#### Records to use ####

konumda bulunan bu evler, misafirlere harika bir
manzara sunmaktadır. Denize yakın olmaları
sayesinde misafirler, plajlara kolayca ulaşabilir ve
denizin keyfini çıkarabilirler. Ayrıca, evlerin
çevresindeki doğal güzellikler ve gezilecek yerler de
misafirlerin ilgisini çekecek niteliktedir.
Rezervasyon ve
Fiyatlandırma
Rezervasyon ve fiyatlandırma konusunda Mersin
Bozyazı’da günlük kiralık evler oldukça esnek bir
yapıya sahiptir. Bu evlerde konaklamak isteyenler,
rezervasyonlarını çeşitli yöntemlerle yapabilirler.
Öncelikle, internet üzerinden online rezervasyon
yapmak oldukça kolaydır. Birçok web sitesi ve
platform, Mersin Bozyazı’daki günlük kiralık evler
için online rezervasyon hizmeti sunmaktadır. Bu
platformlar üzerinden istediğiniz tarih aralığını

####

What to work on: Nothing should appear in the answer except the lines above from the line with "sayesinde misafirler, plajlara" through the line with "yapıya sahiptir. Bu", both included, written out exactly.

The completed task:
sayesinde misafirler, plajlara kolayca ulaşabilir ve
denizin keyfini çıkarabilirler. Ayrıca, evlerin
çevresindeki doğal güzellikler ve gezilecek yerler de
misafirlerin ilgisini çekecek niteliktedir.
Rezervasyon ve
Fiyatlandırma
Rezervasyon ve fiyatlandırma konusunda Mersin
Bozyazı’da günlük kiralık evler oldukça esnek bir
yapıya sahiptir. Bu evlerde konaklamak isteyenler,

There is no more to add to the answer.